On privatisation of Air India: Ready for sale

The Union Cabinet has approved a series of changes in foreign direct investment norms as the government prepares to enter the last lap of its economic policy-setting phase ahead of the 2019 election. Key among these was the decision to allow up to 49% overseas ownership, including by a foreign airline, in Air India. This comes just a little more than six months after the Cabinet Committee on Economic Affairs gave its nod for a strategic disinvestment of the airline. The relaxation in ownership norms clears the decks for possible bidders such as the Singapore Airlines-Tata combine and Jet Airways — with its overseas equity and route partners — to make a more detailed commercial assessment of the investment opportunity the state-owned flag carrier presents. For the fiscally constrained government, the decision couldn’t have come sooner. With the Union Budget due soon and the government woefully short of its budgeted strategic disinvestment goal for the current financial year — as of end-November, only 28% of the targeted ₹15,000 crore had been realised — the hope must be for an accelerated timetable for the stake sale. Still, the fulfilment of a necessary condition for a strategic sale doesn’t automatically become sufficient grounds for a successful privatisation. Given the carrier’s accumulated debt of about ₹50,000 crore and the fact that the interest of potential investors is likely to be focussed on Air India’s lucrative long-haul international routes and its fleet of more than 40 wide-bodied aircraft, disinvestment will be neither easy nor guaranteed. At the very least, the government needs to set a clear, unambiguous road map for the sale process.

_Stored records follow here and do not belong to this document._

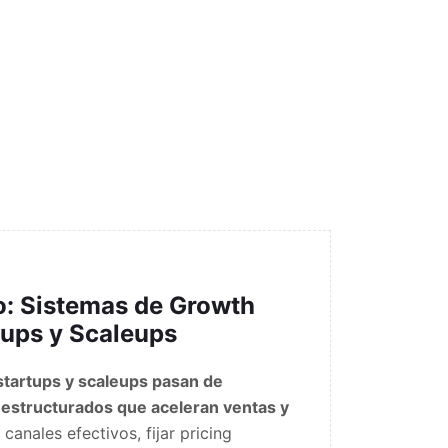
fo: Sistemas de Growth
tups y Scaleups
tartups y scaleups pasan de
 estructurados que aceleran ventas y
canales efectivos, fijar pricing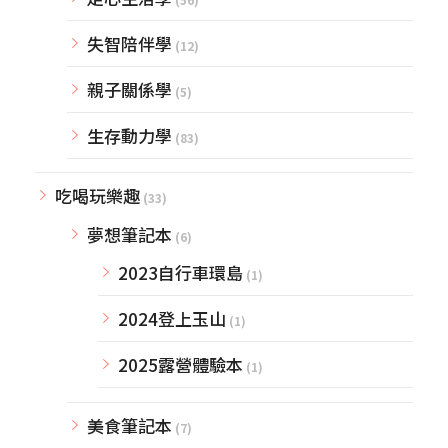
失智陪伴學
(12)
親子關係學
(5)
生存動力學
(83)
吃喝玩樂趣
(33)
夢想筆記本
(6)
2023自行車環島
(1)
2024登上玉山
(1)
2025露營體驗本
(1)
美食筆記本
(7)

The other reform cleared by the Cabinet was the crucial decision to put 100% FDI in Single Brand Retail Trading under the ‘automatic’ route, accompanied by the long-sought relaxation of mandatory local sourcing norms. This had been a major issue with potential investors including Apple, which had repeatedly urged the government to take a more benign view given the level of technological advancement incorporated in its products and the difficulty in finding local sources of supply at the requisite scale. The five-year holiday on the 30% local-sourcing requirement is expected to give companies setting up shop here adequate time to identify, train and even technologically assist in the creation of local supply chains. If this decision was going to be made, it is surprising it was not done in November 2015, when the Centre changed tack and opened up single brand retail to 100% FDI. An early decision would have helped, given the sector’s potential for job-creation and technology upgradation. Still, better late than never.